→ **Action item**:
Apart from the pictures, every entry should be reproduced exactly.

── Source information ──

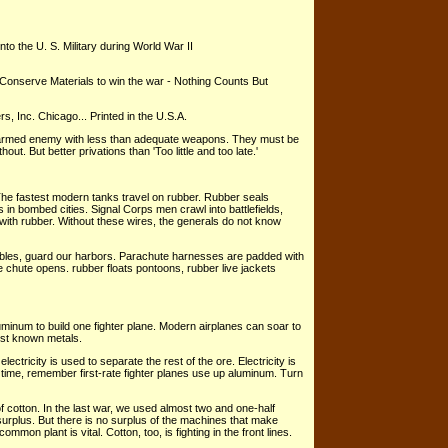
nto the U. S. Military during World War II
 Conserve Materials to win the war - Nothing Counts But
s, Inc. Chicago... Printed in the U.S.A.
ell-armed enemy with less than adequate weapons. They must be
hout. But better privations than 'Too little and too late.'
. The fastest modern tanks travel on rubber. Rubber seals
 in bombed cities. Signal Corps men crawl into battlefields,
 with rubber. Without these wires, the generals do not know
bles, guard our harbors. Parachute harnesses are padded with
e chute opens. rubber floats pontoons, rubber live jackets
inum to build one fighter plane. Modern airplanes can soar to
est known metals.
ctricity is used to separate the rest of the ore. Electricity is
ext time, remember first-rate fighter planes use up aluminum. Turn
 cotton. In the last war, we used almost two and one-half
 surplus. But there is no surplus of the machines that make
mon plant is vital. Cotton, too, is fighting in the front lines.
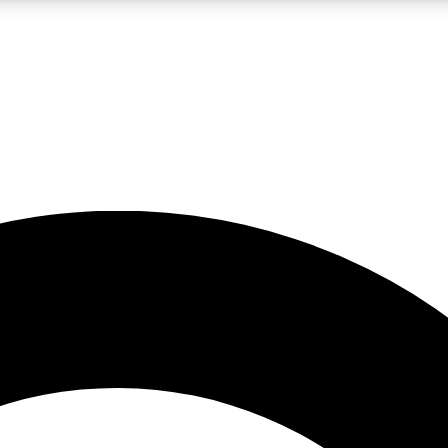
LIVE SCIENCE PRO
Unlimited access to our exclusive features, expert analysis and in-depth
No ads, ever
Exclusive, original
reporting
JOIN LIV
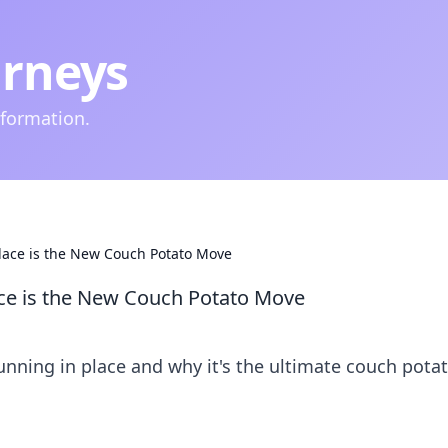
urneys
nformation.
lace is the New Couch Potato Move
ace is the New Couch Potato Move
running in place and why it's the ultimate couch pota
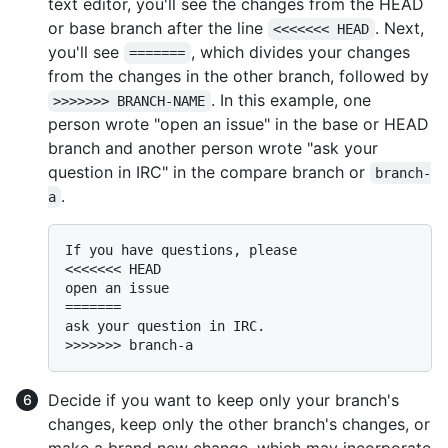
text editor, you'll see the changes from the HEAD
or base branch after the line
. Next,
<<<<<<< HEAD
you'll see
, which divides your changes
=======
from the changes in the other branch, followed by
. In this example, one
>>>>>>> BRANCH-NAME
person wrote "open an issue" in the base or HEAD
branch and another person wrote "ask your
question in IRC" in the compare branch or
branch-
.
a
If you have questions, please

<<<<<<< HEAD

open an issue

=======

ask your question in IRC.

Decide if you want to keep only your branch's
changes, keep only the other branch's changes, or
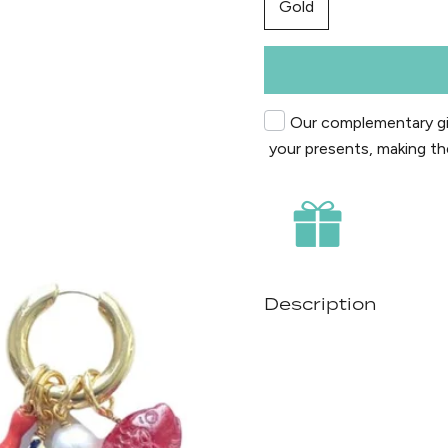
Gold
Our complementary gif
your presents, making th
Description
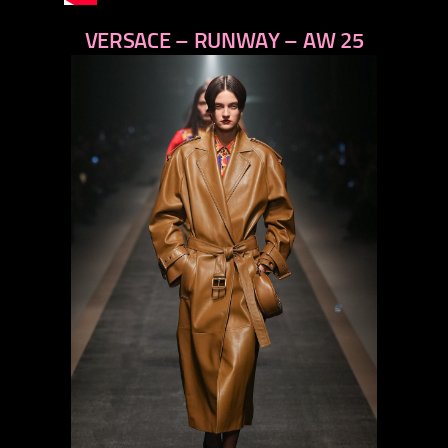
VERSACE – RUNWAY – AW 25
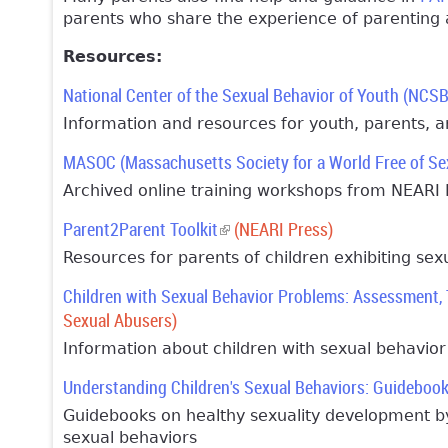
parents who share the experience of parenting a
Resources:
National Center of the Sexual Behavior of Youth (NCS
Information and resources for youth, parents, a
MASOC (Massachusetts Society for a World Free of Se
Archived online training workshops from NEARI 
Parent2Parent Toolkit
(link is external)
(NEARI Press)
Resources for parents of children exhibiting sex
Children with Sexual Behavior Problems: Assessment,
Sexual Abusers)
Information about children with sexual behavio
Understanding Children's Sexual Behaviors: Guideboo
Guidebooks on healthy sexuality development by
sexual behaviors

───

→ **Response to this exercise**:
nto the U. S. Military during World War II
 Conserve Materials to win the war - Nothing Counts But
s, Inc. Chicago... Printed in the U.S.A.
ell-armed enemy with less than adequate weapons. They must be
hout. But better privations than 'Too little and too late.'
. The fastest modern tanks travel on rubber. Rubber seals
 in bombed cities. Signal Corps men crawl into battlefields,
 with rubber. Without these wires, the generals do not know
bles, guard our harbors. Parachute harnesses are padded with
e chute opens. rubber floats pontoons, rubber live jackets
inum to build one fighter plane. Modern airplanes can soar to
est known metals.
ctricity is used to separate the rest of the ore. Electricity is
ext time, remember first-rate fighter planes use up aluminum. Turn
 cotton. In the last war, we used almost two and one-half
 surplus. But there is no surplus of the machines that make
mon plant is vital. Cotton, too, is fighting in the front lines.
LIVE SCIENCE PRO
Unlimited access to our exclusive features, expert analysis and in-depth
No ads, ever
Exclusive, original
reporting
JOIN LIV
urneys
nformation.
lace is the New Couch Potato Move
ace is the New Couch Potato Move
running in place and why it's the ultimate couch pota
text editor, you'll see the changes from the HEAD
or base branch after the line
. Next,
<<<<<<< HEAD
you'll see
, which divides your changes
=======
from the changes in the other branch, followed by
. In this example, one
>>>>>>> BRANCH-NAME
person wrote "open an issue" in the base or HEAD
branch and another person wrote "ask your
question in IRC" in the compare branch or
branch-
.
a
If you have questions, please

<<<<<<< HEAD

open an issue

=======

ask your question in IRC.

Decide if you want to keep only your branch's
changes, keep only the other branch's changes, or
Gold
Our complementary gif
your presents, making th
Description
VERSACE – RUNWAY – AW 25
parents who share the experience of parenting a
Resources:
National Center of the Sexual Behavior of Youth (NCS
Information and resources for youth, parents, a
MASOC (Massachusetts Society for a World Free of Se
Archived online training workshops from NEARI 
Parent2Parent Toolkit
(link is external)
(NEARI Press)
Resources for parents of children exhibiting sex
Children with Sexual Behavior Problems: Assessment,
Sexual Abusers)
Information about children with sexual behavio
Understanding Children's Sexual Behaviors: Guideboo
Guidebooks on healthy sexuality development by
sexual behaviors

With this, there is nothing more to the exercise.